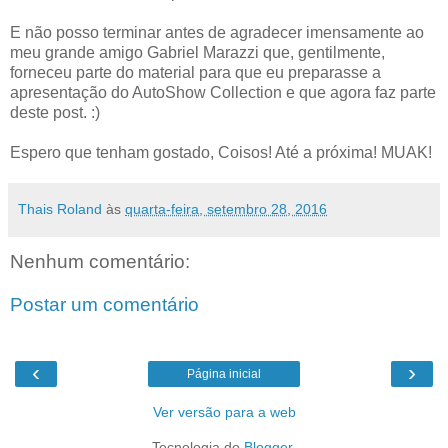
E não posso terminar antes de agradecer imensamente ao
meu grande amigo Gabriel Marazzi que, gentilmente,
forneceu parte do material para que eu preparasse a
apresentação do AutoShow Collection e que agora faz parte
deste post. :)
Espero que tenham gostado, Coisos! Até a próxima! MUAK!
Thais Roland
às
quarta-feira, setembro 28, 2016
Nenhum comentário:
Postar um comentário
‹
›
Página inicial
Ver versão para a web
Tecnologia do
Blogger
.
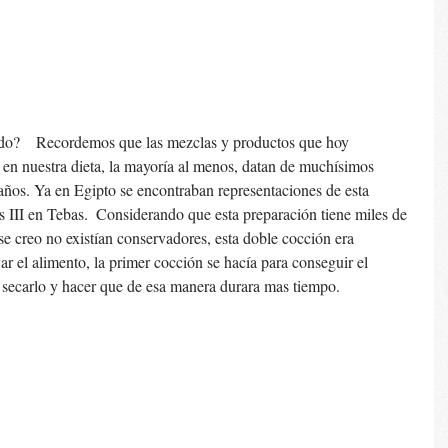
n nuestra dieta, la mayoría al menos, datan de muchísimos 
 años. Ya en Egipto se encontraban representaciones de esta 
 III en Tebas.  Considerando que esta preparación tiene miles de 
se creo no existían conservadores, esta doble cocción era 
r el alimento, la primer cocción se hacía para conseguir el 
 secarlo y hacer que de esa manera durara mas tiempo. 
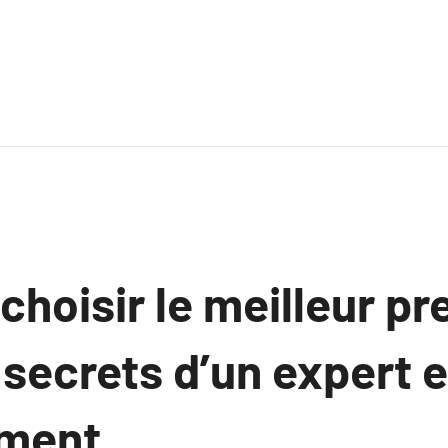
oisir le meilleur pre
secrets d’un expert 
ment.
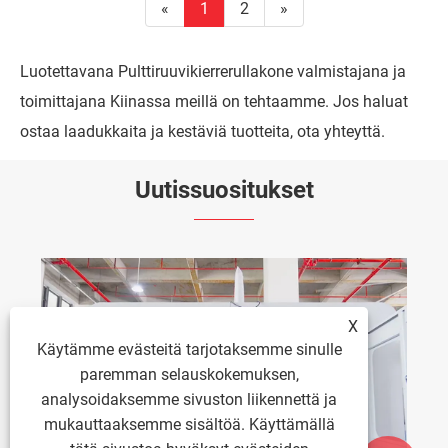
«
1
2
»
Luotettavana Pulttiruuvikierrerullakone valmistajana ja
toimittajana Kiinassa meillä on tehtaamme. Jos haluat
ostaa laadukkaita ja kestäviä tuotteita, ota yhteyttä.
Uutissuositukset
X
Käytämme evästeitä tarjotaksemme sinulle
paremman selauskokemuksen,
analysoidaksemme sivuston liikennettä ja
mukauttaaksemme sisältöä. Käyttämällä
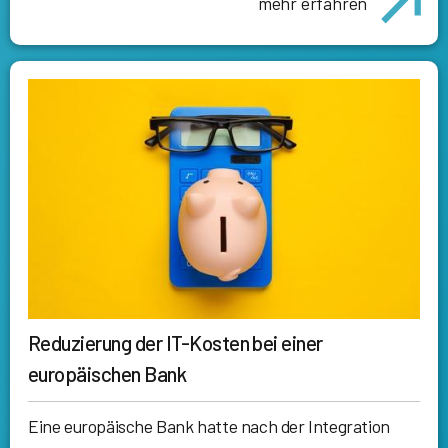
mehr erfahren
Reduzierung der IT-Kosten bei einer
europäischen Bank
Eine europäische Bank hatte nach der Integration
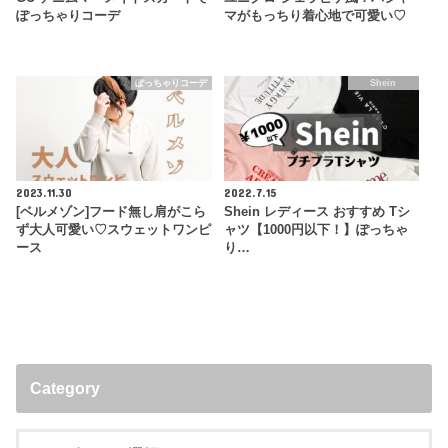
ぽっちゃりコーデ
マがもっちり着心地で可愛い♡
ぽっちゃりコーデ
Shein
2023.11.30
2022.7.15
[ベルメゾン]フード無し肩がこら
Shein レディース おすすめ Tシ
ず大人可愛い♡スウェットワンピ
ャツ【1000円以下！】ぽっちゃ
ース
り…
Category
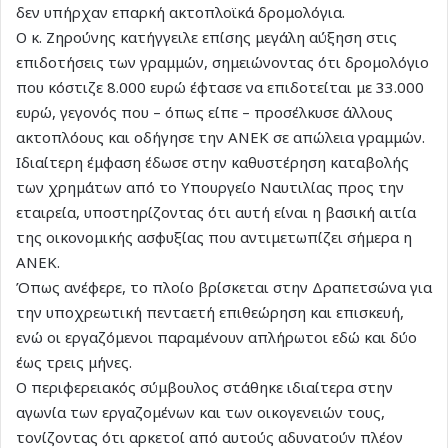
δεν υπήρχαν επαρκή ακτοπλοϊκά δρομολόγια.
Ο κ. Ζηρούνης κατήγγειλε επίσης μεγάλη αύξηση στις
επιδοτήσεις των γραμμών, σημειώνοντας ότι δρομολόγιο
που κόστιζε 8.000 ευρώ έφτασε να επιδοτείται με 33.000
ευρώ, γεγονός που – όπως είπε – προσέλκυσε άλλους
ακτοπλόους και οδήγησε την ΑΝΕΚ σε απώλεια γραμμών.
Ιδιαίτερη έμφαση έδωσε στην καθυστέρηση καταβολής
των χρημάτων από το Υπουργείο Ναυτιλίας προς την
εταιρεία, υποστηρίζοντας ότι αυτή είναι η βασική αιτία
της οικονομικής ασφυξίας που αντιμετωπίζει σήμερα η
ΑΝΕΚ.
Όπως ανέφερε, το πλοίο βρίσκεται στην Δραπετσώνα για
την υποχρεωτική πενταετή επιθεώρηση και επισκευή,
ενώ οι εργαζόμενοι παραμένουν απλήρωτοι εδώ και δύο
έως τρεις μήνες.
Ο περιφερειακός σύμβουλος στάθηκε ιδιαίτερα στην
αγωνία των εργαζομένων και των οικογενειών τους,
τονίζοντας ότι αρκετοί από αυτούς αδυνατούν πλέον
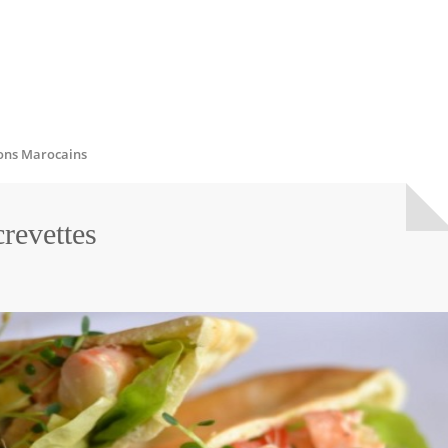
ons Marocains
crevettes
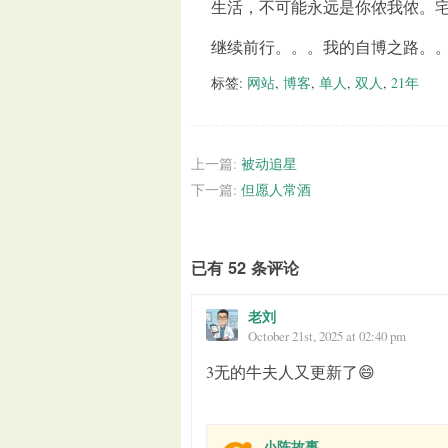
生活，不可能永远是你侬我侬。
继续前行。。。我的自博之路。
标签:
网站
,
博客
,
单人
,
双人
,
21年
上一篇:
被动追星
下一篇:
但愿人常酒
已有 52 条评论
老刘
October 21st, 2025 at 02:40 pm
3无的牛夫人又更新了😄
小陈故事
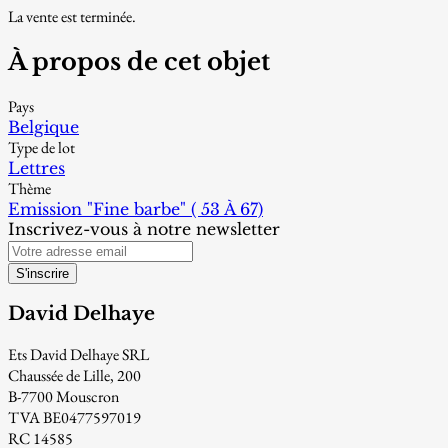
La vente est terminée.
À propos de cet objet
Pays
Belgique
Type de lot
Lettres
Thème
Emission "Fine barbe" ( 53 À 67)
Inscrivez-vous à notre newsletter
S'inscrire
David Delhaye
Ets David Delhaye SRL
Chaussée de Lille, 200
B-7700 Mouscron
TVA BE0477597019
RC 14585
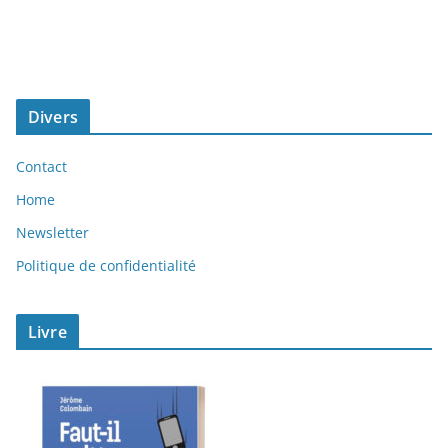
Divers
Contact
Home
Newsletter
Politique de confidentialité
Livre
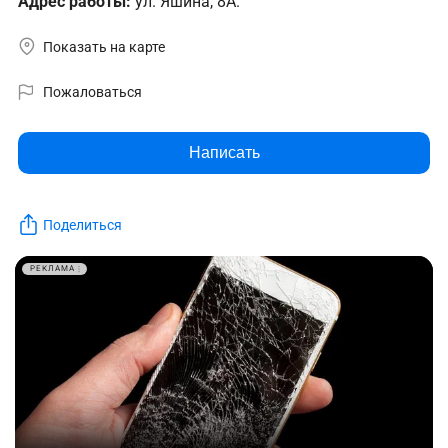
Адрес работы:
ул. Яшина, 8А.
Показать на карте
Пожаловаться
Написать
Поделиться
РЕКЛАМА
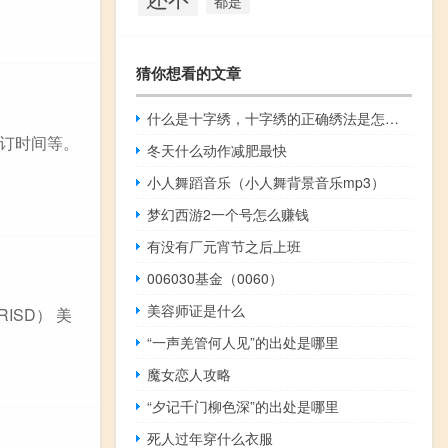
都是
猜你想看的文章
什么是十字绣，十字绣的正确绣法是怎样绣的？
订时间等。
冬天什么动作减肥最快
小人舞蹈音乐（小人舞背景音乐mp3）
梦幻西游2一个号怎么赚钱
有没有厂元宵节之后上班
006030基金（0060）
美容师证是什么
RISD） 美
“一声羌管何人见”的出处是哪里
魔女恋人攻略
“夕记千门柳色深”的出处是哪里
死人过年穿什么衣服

.....

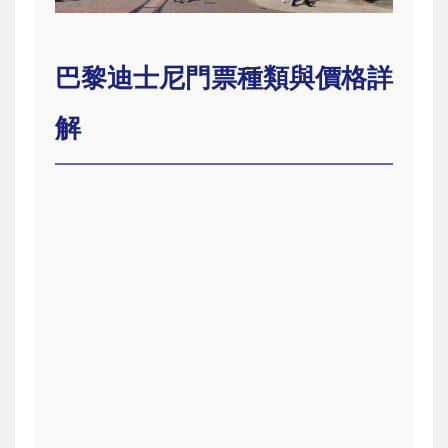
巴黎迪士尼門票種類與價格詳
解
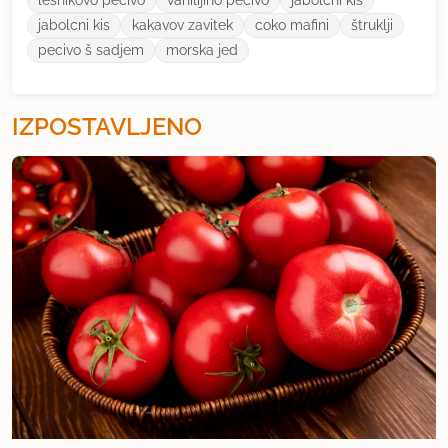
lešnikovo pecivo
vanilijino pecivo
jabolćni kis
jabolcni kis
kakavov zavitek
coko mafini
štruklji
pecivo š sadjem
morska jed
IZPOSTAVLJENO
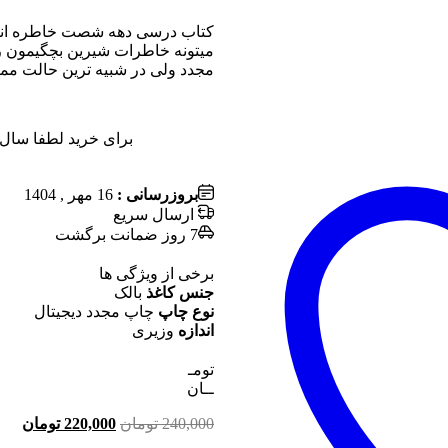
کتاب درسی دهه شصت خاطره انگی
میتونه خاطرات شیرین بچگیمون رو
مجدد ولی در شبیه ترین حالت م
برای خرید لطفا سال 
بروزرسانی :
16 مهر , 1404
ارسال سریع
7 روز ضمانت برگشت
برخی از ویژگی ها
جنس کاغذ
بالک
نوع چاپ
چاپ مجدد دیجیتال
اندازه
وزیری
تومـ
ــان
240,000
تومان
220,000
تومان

.....

| Task brief |
Above are some lines. Repeat exactly, and only, those from the line that has "E não posso" through the line that has "deste post. :)".

| Answer section |
E não posso terminar antes de agradecer imensamente ao
meu grande amigo Gabriel Marazzi que, gentilmente,
forneceu parte do material para que eu preparasse a
apresentação do AutoShow Collection e que agora faz parte
deste post. :)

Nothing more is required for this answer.